その後も毎週、金曜の夜は妻がいない。いつしかヨシカズさんは早く帰って夕食の支度をするようになった。大学生の息子たちもなぜか早めに帰宅、男3人で酒を酌み交わすことも増えた。

「あるとき始発で帰ってきた妻が、ちょっとやつれてはいるんだけど妙にきれいに見えた。ドキッとしました」

 妻はそれまで、ときどき意味もなく不機嫌なことがあった。体調が悪いのか自分がいけないのかわからず、ヨシカズさんはおどおどと妻の顔色をうかがったこともある。だが、金曜夜の外泊が妻を変えた。妻はいつも機嫌がよく、夫にも優しい言葉をかけてくる。

 不倫歴8年のベテラン既婚女性は、「私が不倫をしていることで、あくまで結果論ですが家庭がうまくいくようになった」と話してくれたことがある。不倫をする妻たちは、夫に対して罪悪感をもっていない。ただ、自分が恋をして幸せだから、周りにもごく自然に幸せのお裾分けをすることになる。だから家庭がうまくいくのだ。彼女が言うように、あくまで結果論だが。

 ヨシカズさんの家庭もそうなのだろう。そして、彼は「妻が機嫌がいいならそれでいい」という結論に達し、いまだ外泊する妻を問い詰めてはいない。

 年代を問わず、夫たちがいちばん怖いのは「妻の不機嫌」である。だから、妻がご機嫌でいてくれるなら、週に1度の外泊くらい大目に見るという夫は少なくない。

「うちも外泊まではしないけど、ときどき妻の行方がわからなくなる。仕事は終わっているはずなのに帰っていない。

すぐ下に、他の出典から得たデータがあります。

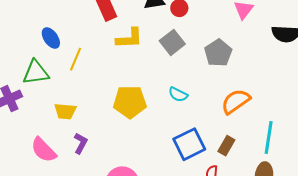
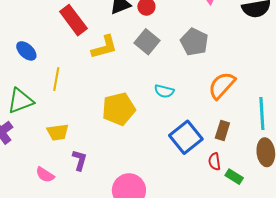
blue ellipse: (51, 38) -> (26, 51), moved
pink semicircle: (44, 150) -> (45, 175), size x0.7

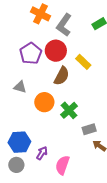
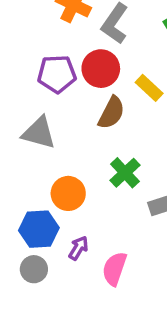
purple pentagon: (31, 53) -> (57, 74), turned 30
gray triangle: (20, 87) -> (39, 133), size x1.5
orange circle: (44, 102) -> (68, 193), moved

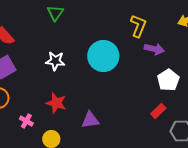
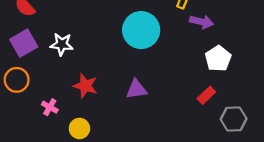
white star: (55, 61) -> (62, 44), moved
purple triangle: (90, 120) -> (136, 89), moved

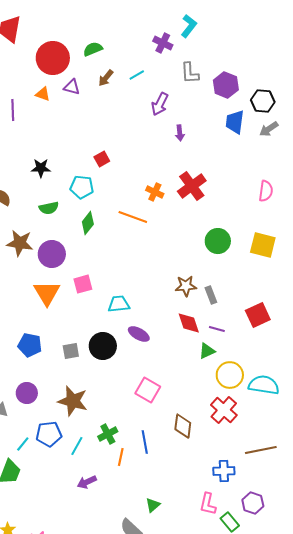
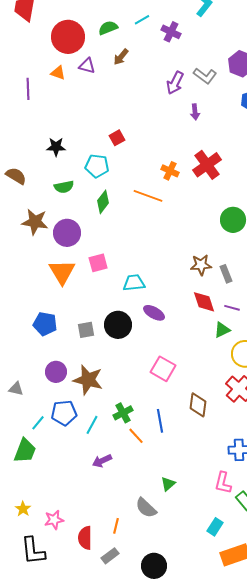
purple cross: (163, 43) -> (171, 32), moved
gray L-shape: (190, 73) -> (205, 76), moved, turned -50
cyan line: (137, 75) -> (142, 20), moved
purple circle: (27, 393) -> (56, 372), moved
orange line: (121, 457) -> (136, 436), turned -54

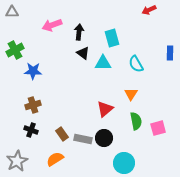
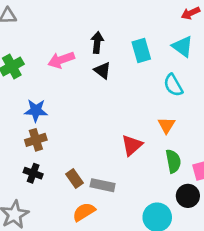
pink arrow: (52, 25) -> (61, 60), moved
cyan triangle: (103, 63) -> (183, 46), moved, turned 36
blue star: (33, 71) -> (36, 110), moved
black circle: (104, 138) -> (188, 196), moved
orange semicircle: (55, 159) -> (84, 212), moved

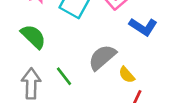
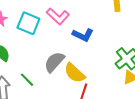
yellow semicircle: (127, 75) -> (75, 73), size x1.6

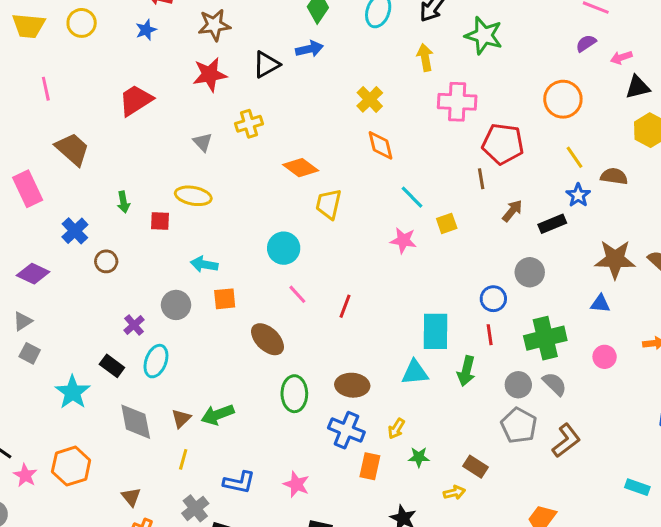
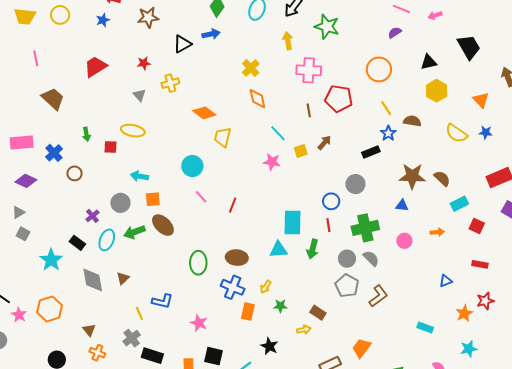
pink arrow: (621, 57) -> (435, 15), moved
red star: (210, 75) -> (144, 63), moved, size x0.6
brown line: (481, 179) -> (309, 110), moved
pink rectangle: (28, 189) -> (22, 142), moved, turned -70
brown arrow: (512, 211) -> (324, 143), moved
brown ellipse: (267, 339) -> (163, 225), moved
green arrow: (218, 415) -> (134, 232), moved
yellow line: (183, 459) -> (139, 314), moved, turned -40
blue L-shape: (239, 482) -> (162, 301), moved

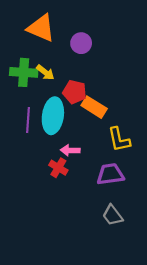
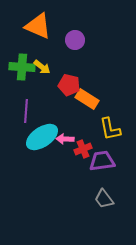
cyan ellipse: (53, 116) -> (42, 137), moved, turned 48
red cross: (58, 168) -> (83, 149), moved, turned 36

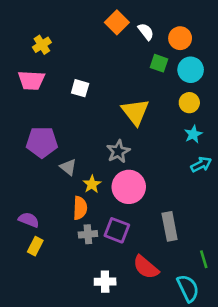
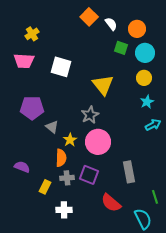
white square: (80, 88) -> (61, 67), size x1.5
yellow rectangle: (35, 246) -> (45, 187), moved
white cross: (105, 282) -> (64, 210), moved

『今度の週末、友だちに会うから子どもの面倒を見てて』というから見ていると、妙に浮ついた感じで帰ってくることもある。友だちに会ったという雰囲気ではないんですよ。でもそんなとき、妻は僕にとても優しい。だったらそれでいいかと思うんです」

 36歳の男性の言葉だ。家庭は家庭として「うまく」やっていければいいと男女ともに考えているとしたら、恋愛だけ切り離すのは、人としての知恵かもしれない。

 誰にもバレない、誰にも責められない、そして好きな男性から熱烈に口説かれ求められたら、あなたは不倫をしますか。あるとき、さまざまな女性たちにそんな質問をしたことがある。70人ほどに聞いて、誰も「ノー」とは言わなかった。人の行動を縛っている「倫理観」というのは、そんなものなのだ、おそらく。